2.3 Dit betekent dat de grondslag aan de vordering jegens [verweerder], zoals geformuleerd in de memorie van grieven (onder 3.3 en verder) is komen te ontvallen. Grief 3 faalt daarmee."
Het hof heeft vervolgens het beroepen vonnis van de kantonrechter bekrachtigd.
11. Amba is tegen het eindarrest van het hof (tijdig) in cassatie gekomen met een uit verscheidene onderdelen opgebouwd middel. [Verweerder] is in cassatie niet verschenen. Tegen hem is verstek verleend.
12. Naar de kern genomen beklaagt het middel zich erover dat het hof in de aangehaalde r.o. 2.2 en 2.3 van het eindarrest ten onrechte is teruggekomen van zijn in het tussenvonnis in r.o. 4.3 als eindbeslissing aan te merken oordeel dat door handelingen van [verweerder] en door factoren die voor zijn risico komen het vertrouwen van Amba is gewekt dat [betrokkene 1] optrad voor [verweerder], en dat daarom aan Amba niet kan worden tegengeworpen dat de door [betrokkene 1] gedane bestellingen niet namens [verweerder] zijn verricht. Naar ik begrijp - in de aanhef van het middel wordt het hof niet alleen schending van recht, maar ook verzuim van op straffe van nietigheid in acht te nemen vormvoorschriften verweten; zie ook de namens Amba gegeven schriftelijke toelichting onder 2.1 - bestrijdt het middel het gewraakte oordeel van het hof niet alleen als onjuist, maar ook als onvoldoende gemotiveerd.
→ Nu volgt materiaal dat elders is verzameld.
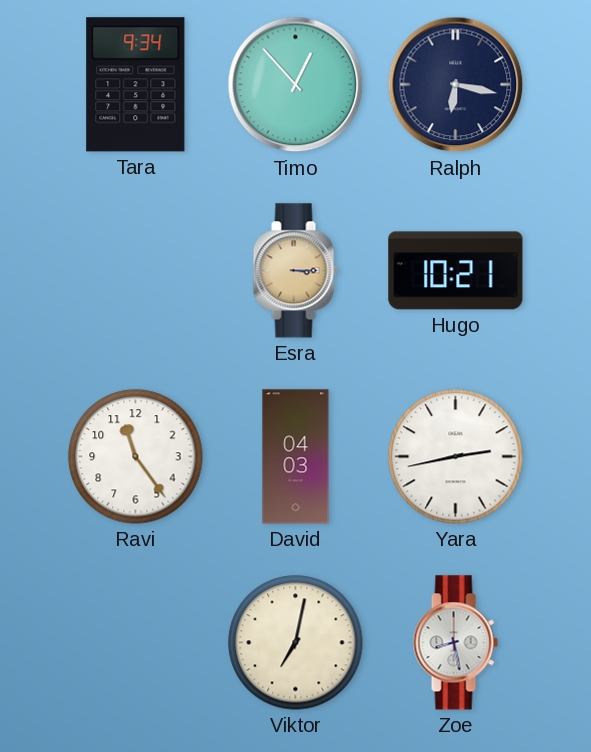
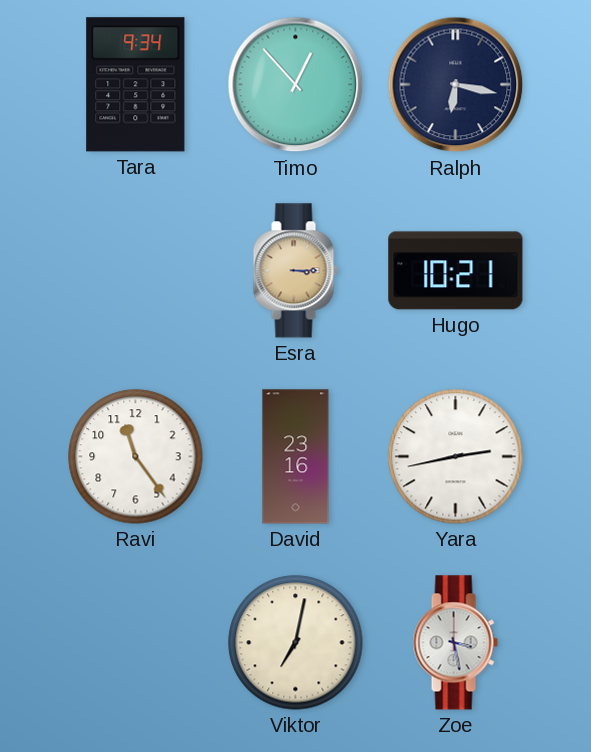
David: 04:03 -> 23:16
Zoe: 8:28 -> 3:28
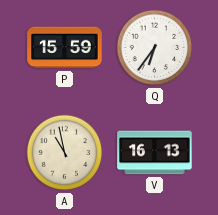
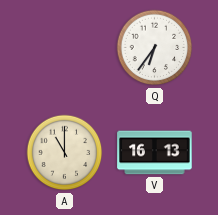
P: 15:59 -> none
A: 10:58 -> 11:00
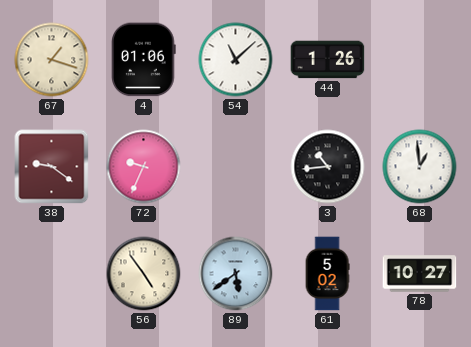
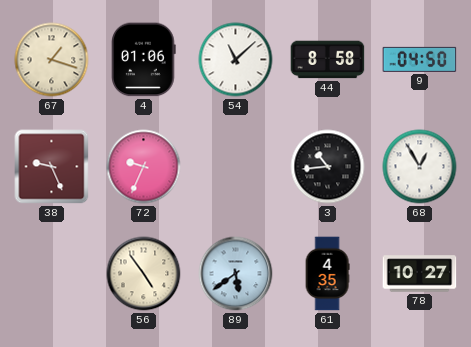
44: 1:26 -> 8:58
9: none -> 04:50
38: 9:21 -> 9:26
68: 12:59 -> 12:55
61: 5:02 -> 4:35
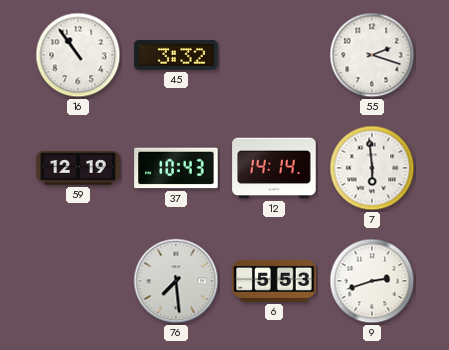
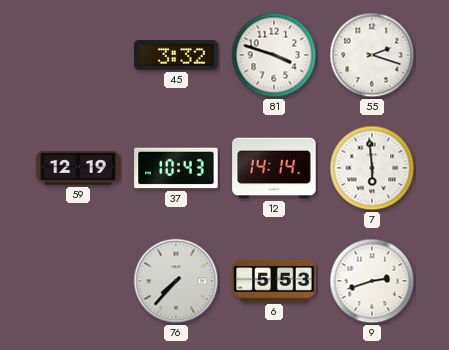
16: 10:54 -> none
81: none -> 3:48
76: 7:29 -> 7:37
13. Met het middel moet m.i. worden aangenomen dat de bedoelde beslissing van het hof in het tussenarrest is aan te merken als een eindbeslissing. Uit de door het hof gekozen bewoordingen blijkt dat het hof uitdrukkelijk en zonder voorbehoud heeft beslist dat als vaststaand moet worden aangenomen dat Amba op grond van gedragingen van [verweerder] en op grond van factoren die voor risico van [verweerder] komen heeft aangenomen en redelijkerwijze ook mocht aannemen dat een toereikende volmacht aan [betrokkene 1] was verleend. In ieder geval moet ervan worden uitgegaan dat partijen, gelet ook op de bewijsopdracht die het hof vervolgens aan Amba heeft verstrekt, de beslissing redelijkerwijze niet anders hebben kunnen begrijpen dan in de door het middel voorgestane zin.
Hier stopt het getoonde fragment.